Show all lines containing "người" from the data below.

Records contained in a dataset:
********

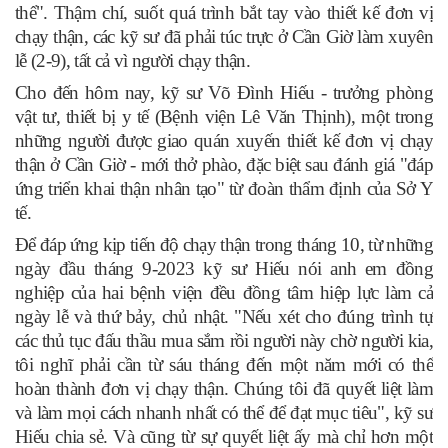
thể". Thậm chí, suốt quá trình bắt tay vào thiết kế đơn vị
chạy thận, các kỹ sư đã phải túc trực ở Cần Giờ làm xuyên
lễ (2-9), tất cả vì người chạy thận.
Cho đến hôm nay, kỹ sư Võ Đình Hiếu - trưởng phòng
vật tư, thiết bị y tế (Bệnh viện Lê Văn Thịnh), một trong
những người được giao quán xuyến thiết kế đơn vị chạy
thận ở Cần Giờ - mới thở phào, đặc biệt sau đánh giá "đáp
ứng triển khai thận nhân tạo" từ đoàn thẩm định của Sở Y
tế.
Để đáp ứng kịp tiến độ chạy thận trong tháng 10, từ những
ngày đầu tháng 9-2023 kỹ sư Hiếu nói anh em đồng
nghiệp của hai bệnh viện đều đồng tâm hiệp lực làm cả
ngày lễ và thứ bảy, chủ nhật. "Nếu xét cho đúng trình tự
các thủ tục đấu thầu mua sắm rồi người này chờ người kia,
tôi nghĩ phải cần từ sáu tháng đến một năm mới có thể
hoàn thành đơn vị chạy thận. Chúng tôi đã quyết liệt làm
và làm mọi cách nhanh nhất có thể để đạt mục tiêu", kỹ sư
Hiếu chia sẻ. Và cũng từ sự quyết liệt ấy mà chỉ hơn một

********

Response to this task:
lễ (2-9), tất cả vì người chạy thận.
những người được giao quán xuyến thiết kế đơn vị chạy
các thủ tục đấu thầu mua sắm rồi người này chờ người kia,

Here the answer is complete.